Every element has its inhabitant: the gnomes hidden deep down in the earth, the salamanders playing in the flames of the fire, the mermaids in the sea, and the sylphides in the air.
Thin and nearly colorless are the sylphides, like the air itself, being invisible or of a light blue. They life above the highest clouds, and seldom do humans encounter them; it is said that Quigley of Fermanagh, mentioned in the "Third Policeman", once met one of them while he was making observations in a ballon. He fell in love with one of them (her name was ---h----, I think) and left his ballon to stay with them - in the meantime his friends on the surface of the earth pulled the rope that was holding the ballon, and were very astonished to find it empty. Fourteen days later, they let the ballon start again, and as they pulled it down for a second time, Quigley returned, as if nothing had happened. They asked him what had happened to him, but he just laughed - a strange laughing, as if something above the clouds had touched his mind. The next day, they found that the ballon had started again and that Quigley had disappeared. But since he didn't talk about his experiences, we only know little about the sylphides. It is said that they life in wonderful palaces; if they get bored with the special shape a palace have, they melt it down, and it turns to water, which we call "rain", and make a new one out of dust and wishes. Since they do breath a clean air without any miasma like we stucked close to the surface of the world do, they are immortal and therefore do not reproduce. It is conjectured that there are only female sylphides, and that this was the reason why Quigley didn't talk to anybody about his secret: he wanted to be the only man living above the clouds. Maybe he is still living there, not aging, together with some gay girls in dream palaces, eating exotic fruits not existing here, living his days in neverending sunshine, his nights under moonlight never hidden by clouds.

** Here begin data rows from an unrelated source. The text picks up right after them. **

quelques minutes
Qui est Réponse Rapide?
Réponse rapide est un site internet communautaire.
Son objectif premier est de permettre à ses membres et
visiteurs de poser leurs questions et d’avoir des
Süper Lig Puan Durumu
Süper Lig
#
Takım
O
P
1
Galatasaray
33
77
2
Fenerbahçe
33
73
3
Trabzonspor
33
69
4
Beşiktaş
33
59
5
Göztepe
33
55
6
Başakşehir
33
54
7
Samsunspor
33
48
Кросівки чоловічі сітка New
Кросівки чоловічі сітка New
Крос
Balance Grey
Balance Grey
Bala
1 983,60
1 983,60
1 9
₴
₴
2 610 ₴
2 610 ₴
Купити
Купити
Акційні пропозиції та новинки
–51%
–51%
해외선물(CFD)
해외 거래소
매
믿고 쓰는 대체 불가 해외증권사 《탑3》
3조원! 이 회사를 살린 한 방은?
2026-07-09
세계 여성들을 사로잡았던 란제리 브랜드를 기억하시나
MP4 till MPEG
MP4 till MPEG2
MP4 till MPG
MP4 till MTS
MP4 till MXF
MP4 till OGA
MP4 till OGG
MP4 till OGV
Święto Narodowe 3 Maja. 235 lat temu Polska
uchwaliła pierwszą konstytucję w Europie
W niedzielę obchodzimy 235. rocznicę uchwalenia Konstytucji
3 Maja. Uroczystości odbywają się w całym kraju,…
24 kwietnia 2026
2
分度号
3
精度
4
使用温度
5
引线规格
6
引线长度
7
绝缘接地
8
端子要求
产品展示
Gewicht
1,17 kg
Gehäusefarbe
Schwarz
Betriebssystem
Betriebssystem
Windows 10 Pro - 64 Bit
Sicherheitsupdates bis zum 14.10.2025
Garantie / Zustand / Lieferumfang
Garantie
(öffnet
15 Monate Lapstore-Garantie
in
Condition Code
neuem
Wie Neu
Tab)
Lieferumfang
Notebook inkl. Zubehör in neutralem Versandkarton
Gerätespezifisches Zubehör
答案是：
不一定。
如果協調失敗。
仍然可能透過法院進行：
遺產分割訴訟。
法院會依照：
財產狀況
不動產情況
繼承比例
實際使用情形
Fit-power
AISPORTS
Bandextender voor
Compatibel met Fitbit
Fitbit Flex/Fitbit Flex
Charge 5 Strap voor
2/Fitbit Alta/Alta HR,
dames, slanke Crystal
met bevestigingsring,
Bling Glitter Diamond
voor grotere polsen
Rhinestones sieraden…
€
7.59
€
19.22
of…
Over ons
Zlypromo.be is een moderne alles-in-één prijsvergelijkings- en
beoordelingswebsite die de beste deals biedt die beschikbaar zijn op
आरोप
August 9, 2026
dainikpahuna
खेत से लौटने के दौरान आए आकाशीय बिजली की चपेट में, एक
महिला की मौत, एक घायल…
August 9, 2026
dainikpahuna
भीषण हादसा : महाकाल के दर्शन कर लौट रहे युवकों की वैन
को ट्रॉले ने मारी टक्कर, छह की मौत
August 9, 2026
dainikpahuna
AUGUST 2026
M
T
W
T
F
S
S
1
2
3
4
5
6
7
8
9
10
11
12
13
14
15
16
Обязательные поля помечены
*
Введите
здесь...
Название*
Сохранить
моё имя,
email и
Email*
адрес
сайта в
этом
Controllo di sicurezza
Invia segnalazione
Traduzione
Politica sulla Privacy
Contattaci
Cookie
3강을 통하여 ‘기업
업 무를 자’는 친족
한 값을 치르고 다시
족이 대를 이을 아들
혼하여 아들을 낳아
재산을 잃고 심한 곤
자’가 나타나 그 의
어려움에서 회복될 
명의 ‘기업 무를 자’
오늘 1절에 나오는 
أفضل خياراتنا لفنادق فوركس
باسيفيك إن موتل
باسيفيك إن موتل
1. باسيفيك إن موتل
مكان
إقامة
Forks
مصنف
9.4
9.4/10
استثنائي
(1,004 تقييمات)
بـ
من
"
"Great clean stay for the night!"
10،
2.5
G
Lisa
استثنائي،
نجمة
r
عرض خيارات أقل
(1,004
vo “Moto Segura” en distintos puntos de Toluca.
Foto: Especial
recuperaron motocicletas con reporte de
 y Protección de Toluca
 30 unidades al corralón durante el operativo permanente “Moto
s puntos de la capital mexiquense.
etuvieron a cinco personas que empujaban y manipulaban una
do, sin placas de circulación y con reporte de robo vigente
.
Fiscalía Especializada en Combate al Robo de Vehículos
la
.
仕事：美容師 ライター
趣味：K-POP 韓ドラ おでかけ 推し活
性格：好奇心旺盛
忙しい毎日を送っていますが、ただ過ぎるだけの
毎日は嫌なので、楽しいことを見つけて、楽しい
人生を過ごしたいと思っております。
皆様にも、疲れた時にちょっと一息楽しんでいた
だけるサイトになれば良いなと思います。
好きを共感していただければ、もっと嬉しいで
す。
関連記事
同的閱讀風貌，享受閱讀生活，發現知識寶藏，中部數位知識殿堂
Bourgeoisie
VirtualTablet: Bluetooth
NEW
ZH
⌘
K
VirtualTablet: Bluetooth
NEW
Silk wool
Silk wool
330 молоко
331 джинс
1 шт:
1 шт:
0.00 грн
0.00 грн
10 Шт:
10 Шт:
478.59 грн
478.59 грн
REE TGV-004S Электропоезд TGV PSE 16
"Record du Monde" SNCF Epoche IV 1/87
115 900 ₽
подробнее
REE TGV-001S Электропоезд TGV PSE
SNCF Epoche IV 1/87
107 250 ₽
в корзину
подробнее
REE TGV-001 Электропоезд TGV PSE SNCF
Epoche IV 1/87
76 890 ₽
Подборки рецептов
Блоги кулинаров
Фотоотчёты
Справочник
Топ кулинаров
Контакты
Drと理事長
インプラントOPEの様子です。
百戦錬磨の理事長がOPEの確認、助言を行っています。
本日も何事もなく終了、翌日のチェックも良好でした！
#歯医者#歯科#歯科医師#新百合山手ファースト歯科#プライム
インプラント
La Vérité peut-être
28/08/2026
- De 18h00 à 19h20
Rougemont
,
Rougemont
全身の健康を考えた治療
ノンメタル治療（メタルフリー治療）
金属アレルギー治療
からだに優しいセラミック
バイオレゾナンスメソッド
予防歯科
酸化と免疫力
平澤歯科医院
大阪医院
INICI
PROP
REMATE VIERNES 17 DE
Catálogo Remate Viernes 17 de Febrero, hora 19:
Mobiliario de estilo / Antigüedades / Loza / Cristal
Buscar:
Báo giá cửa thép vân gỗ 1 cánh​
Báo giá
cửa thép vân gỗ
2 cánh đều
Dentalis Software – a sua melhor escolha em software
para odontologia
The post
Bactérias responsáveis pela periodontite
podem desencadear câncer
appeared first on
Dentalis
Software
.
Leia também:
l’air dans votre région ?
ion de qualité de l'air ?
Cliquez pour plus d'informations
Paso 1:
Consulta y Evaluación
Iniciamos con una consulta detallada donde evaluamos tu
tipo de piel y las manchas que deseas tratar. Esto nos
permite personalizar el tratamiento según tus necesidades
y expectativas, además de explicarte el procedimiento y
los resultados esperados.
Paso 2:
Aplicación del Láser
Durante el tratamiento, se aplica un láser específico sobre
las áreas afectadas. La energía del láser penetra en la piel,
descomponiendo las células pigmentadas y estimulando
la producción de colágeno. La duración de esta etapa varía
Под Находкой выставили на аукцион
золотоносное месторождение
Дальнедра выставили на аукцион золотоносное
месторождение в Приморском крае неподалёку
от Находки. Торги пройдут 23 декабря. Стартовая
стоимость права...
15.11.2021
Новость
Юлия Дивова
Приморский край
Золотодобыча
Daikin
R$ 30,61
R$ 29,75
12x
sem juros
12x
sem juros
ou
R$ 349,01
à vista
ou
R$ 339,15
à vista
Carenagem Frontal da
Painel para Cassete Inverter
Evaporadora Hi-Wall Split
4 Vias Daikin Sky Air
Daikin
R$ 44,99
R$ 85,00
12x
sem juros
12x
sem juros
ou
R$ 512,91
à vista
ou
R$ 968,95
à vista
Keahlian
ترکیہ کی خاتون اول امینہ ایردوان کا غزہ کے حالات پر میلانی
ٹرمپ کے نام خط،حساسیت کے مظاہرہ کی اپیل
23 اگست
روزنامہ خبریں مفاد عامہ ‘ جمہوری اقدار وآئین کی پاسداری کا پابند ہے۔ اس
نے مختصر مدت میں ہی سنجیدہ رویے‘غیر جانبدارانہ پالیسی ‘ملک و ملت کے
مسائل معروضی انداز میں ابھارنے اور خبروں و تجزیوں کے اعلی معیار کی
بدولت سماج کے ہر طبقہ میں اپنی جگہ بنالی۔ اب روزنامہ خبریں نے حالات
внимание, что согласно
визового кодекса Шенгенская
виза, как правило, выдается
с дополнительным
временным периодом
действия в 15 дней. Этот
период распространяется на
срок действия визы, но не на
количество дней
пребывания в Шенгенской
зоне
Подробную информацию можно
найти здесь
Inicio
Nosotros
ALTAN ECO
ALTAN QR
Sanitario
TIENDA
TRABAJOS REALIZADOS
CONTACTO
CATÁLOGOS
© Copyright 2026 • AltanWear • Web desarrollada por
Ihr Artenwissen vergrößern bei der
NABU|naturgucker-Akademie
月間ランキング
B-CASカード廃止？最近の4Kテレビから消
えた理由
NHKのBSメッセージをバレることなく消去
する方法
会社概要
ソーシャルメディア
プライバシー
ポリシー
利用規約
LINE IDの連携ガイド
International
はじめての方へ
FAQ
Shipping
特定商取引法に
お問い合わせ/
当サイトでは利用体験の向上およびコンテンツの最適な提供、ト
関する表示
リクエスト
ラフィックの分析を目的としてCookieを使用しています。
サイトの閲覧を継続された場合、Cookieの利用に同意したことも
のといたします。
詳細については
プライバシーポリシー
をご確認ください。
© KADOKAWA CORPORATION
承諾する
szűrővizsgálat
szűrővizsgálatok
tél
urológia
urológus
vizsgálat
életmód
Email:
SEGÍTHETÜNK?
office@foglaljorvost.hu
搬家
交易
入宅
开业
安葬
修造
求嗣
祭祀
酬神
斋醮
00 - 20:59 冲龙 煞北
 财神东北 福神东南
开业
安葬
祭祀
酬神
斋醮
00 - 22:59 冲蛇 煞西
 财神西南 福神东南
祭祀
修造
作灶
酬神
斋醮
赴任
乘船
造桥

Sometimes, when the nights are starless and bible-black, the moon consumed by clouds, I remember him and wonder wether he is missing something. Did he once return to earth because he missed something, and than, back on earth, he realised that he even more missed ---h---- (if that's her name)? Or did he just wanted to say good-bye to his old mother, before returning to his new home forever? Is he happy? Is it possible for a human being to be happy for a longer amount of time? Will he still be happy in a million years? In a trillion years? Does he remember us? Does he remember to have been a mortal man at all?